With "SEEB" as the search word, show every line of the material that has it.
━━ Stored data
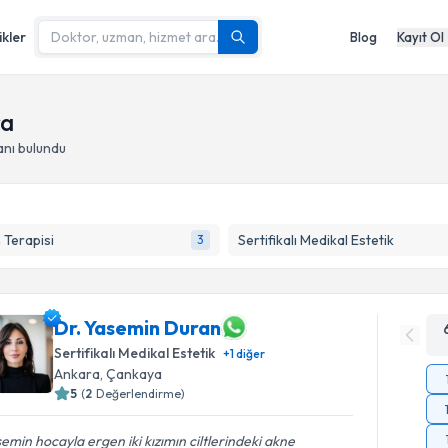
ikler
Blog
Kayıt Ol
ra
anı
bulundu
Terapisi
Sertifikalı Medikal Estetik
3
Dr. Yasemin Duran
Sertifikalı Medikal Estetik
+
1
diğer
Ankara
,
Çankaya
5
(
2
Değerlendirme)
emin hocayla ergen iki kızımın ciltlerindeki akne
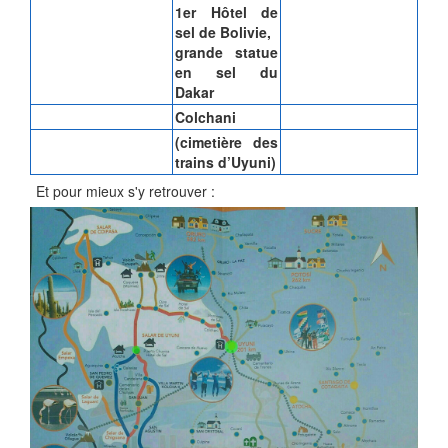
1er Hôtel de
sel de Bolivie,
grande statue
en sel du
Dakar
Colchani
(cimetière des
trains d’Uyuni)
Et pour mieux s'y retrouver :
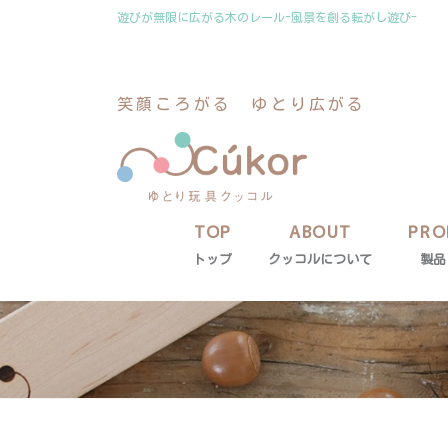
コ
ナ
遊びが無限に広がる木のレール-風景を創る転がし遊び-
ン
ビ
テ
ゲ
ン
ー
笑顔ころがる ゆとり広がる
ツ
シ
に
ョ
移
ン
動
に
移
動
TOP
ABOUT
PRO
トップ
クッコルについて
製品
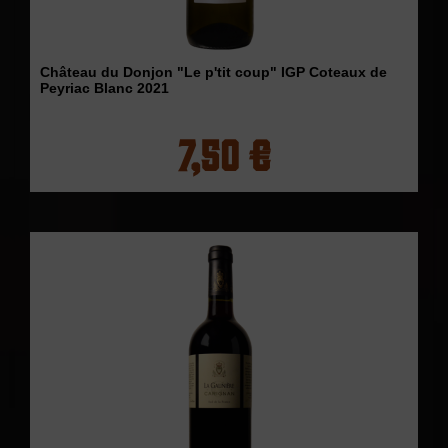
Château du Donjon "Le p'tit coup" IGP Coteaux de
Peyriac Blanc 2021
7,50 €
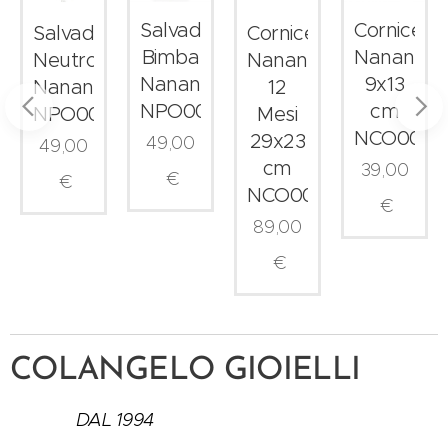
Salvadanaio
Cornice
Salvadanaio
Cornice
Bimba
Nanan
Neutro
Nanan
05
Nanan
9x13
Nanan
12
NPO0014
cm
NPO0016
Mesi
NCO0042
29x23
49,00
49,00
cm
39,00
€
€
NCO0049
€
89,00
€
COLANGELO GIOIELLI
DAL 1994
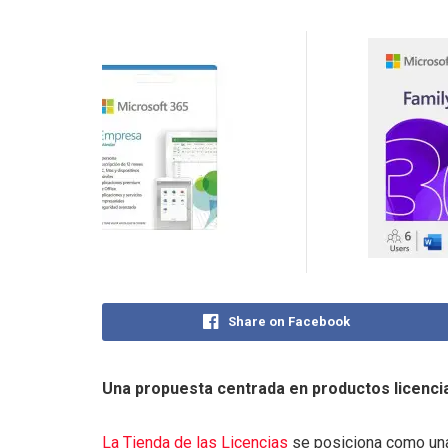
Share on Facebook
Una propuesta centrada en productos licenci
La Tienda de las Licencias
se posiciona como una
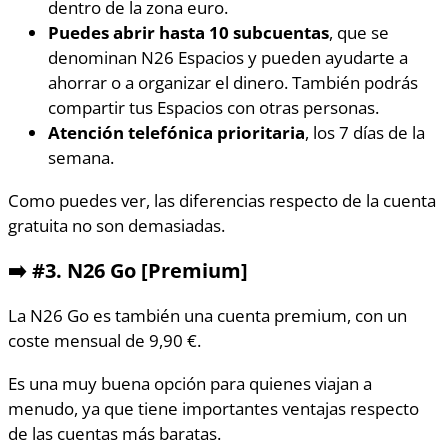
dentro de la zona euro.
Puedes abrir hasta 10 subcuentas
, que se
denominan N26 Espacios y pueden ayudarte a
ahorrar o a organizar el dinero. También podrás
compartir tus Espacios con otras personas.
Atención telefónica prioritaria
, los 7 días de la
semana.
Como puedes ver, las diferencias respecto de la cuenta
gratuita no son demasiadas.
➡️ #3. N26 Go [Premium]
La N26 Go es también una cuenta premium, con un
coste mensual de 9,90 €.
Es una muy buena opción para quienes viajan a
menudo, ya que tiene importantes ventajas respecto
de las cuentas más baratas.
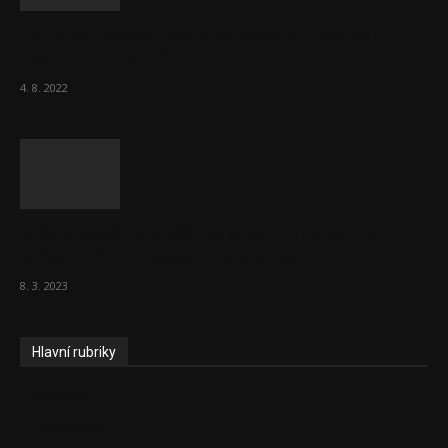
Za místenkové peklo ve vlacích mohou
cestující, tvrdí ČD
4. 8. 2022
Vláda zvažuje vyšší zdanění chudých a
střední třídy. Bohaté nechá být
8. 3. 2023
Hlavní rubriky
Aktuality
Ekonomika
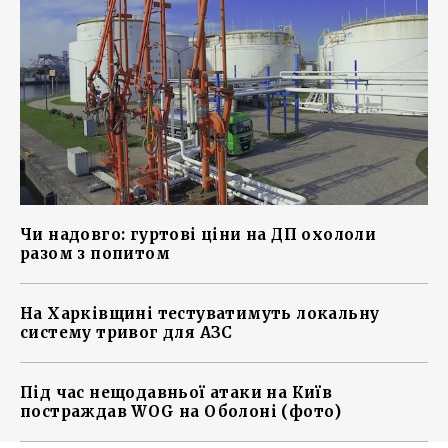
Чи надовго: гуртові ціни на ДП охололи
разом з попитом
На Харківщині тестуватимуть локальну
систему тривог для АЗС
Під час нещодавньої атаки на Київ
постраждав WOG на Оболоні (фото)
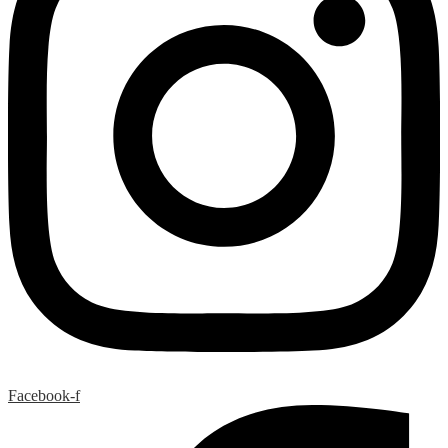
Facebook-f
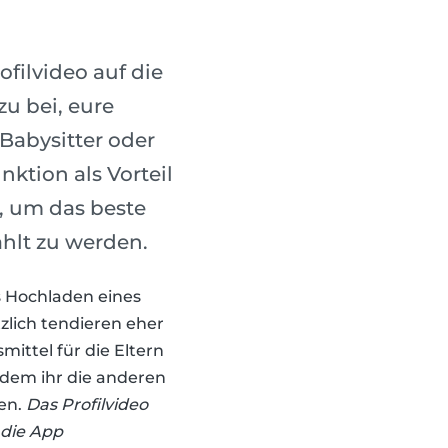
ofilvideo auf die
u bei, eure
Babysitter oder
nktion als Vorteil
, um das beste
ählt zu werden.
 Hochladen eines
zlich tendieren eher
mittel für die Eltern
indem ihr die anderen
len.
Das Profilvideo
 die App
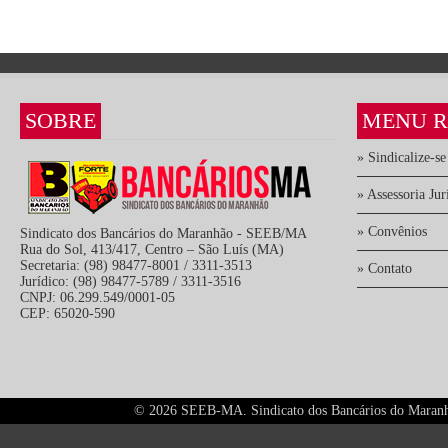
SOBRE
MENU R
» Sindicalize-se
» Assessoria Jur
» Convênios
Sindicato dos Bancários do Maranhão - SEEB/MA
Rua do Sol, 413/417, Centro – São Luís (MA)
Secretaria: (98) 98477-8001 / 3311-3513
» Contato
Jurídico: (98) 98477-5789 / 3311-3516
CNPJ: 06.299.549/0001-05
CEP: 65020-590
©
2026 SEEB-MA. Sindicato dos Bancários do Maranhão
━━━━
Answer below:
Sindicato dos Bancários do Maranhão - SEEB/MA
2026 SEEB-MA. Sindicato dos Bancários do Maranhão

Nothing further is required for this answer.